Constraining P and CP violation in the main decay of the neutral Sigma hyperon

TL;DR

This paper investigates the potential for observing CP violation in the decay of the neutral Sigma hyperon by analyzing angular asymmetries, concluding that current experimental limits are too low to detect such effects, implying any observation would indicate new physics.

Contribution

The study provides theoretical constraints on CP violation in Sigma hyperon decay, linking it to neutron EDM limits and highlighting the challenges for future experimental detection.

Findings

Current upper limits on asymmetry are below experimental resolution.

Any observed CP asymmetry would suggest physics beyond the Standard Model.

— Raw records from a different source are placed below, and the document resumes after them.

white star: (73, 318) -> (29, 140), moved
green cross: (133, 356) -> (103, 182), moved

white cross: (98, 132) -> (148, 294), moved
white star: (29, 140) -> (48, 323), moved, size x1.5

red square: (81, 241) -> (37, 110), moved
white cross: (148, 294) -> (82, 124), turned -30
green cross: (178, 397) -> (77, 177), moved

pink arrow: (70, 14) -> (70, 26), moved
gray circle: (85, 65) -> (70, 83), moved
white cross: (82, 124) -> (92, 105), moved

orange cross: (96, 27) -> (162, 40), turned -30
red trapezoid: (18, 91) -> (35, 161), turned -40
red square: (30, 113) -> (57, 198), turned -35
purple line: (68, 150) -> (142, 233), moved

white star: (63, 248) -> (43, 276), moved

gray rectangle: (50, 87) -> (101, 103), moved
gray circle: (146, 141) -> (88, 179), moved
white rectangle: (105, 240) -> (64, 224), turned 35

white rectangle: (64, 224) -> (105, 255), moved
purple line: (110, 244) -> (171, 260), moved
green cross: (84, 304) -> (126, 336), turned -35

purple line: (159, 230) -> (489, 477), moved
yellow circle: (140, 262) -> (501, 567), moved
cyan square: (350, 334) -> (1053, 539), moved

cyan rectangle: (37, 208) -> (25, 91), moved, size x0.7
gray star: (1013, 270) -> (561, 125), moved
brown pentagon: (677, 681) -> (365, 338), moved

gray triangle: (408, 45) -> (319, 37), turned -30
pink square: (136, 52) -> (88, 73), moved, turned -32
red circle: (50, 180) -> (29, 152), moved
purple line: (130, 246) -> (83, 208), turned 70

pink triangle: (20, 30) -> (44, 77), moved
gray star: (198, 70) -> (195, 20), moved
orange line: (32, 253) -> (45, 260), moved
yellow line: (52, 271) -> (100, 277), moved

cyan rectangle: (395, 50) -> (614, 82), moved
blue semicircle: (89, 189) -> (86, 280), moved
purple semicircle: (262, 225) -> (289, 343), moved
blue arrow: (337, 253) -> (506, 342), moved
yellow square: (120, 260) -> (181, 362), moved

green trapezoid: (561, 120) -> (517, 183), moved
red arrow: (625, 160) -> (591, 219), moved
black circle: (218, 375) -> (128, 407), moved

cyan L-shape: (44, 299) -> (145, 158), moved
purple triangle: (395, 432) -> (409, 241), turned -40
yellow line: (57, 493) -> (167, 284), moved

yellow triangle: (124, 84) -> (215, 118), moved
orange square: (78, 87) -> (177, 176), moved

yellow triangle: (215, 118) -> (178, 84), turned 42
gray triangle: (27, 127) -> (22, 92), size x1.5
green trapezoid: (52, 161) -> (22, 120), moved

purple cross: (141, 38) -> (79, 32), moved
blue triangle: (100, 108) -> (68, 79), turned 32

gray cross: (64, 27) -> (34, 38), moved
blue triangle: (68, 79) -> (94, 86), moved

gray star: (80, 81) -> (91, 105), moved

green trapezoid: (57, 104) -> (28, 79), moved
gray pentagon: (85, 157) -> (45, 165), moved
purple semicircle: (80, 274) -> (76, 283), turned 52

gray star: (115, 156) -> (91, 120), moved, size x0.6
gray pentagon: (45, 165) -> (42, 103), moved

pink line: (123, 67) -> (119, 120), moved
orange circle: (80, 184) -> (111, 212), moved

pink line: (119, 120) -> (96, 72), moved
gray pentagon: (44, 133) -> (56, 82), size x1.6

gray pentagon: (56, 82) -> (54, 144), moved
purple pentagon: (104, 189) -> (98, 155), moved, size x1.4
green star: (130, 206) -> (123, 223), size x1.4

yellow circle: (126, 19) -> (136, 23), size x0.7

Theoretical bounds are derived from flavor SU(3) symmetry and neutron EDM constraints.

Abstract

On general grounds based on quantum field theory the decay amplitude for $\Sigma^0 \to \Lambda \gamma$ consists of a parity conserving magnetic and a parity violating electric dipole transition moment. Because of the subsequent self-analyzing weak decay of the $\Lambda$ hyperon the interference between magnetic and electric dipole transition moment leads to an asymmetry in the angular distribution. Comparing the decay distributions for the $\Sigma^0$ hyperon and its antiparticle gives access to possible C and CP violation. Based on flavor SU(3) symmetry the present upper limit on the neutron electric dipole moment can be translated to an upper limit for the angular asymmetry. It turns out to be far below any experimental resolution that one can expect in the foreseeable future. Thus any true observation of a CP violating angular asymmetry would constitute physics beyond the standard model, even if extended by a CP violating QCD theta-vacuum-angle term.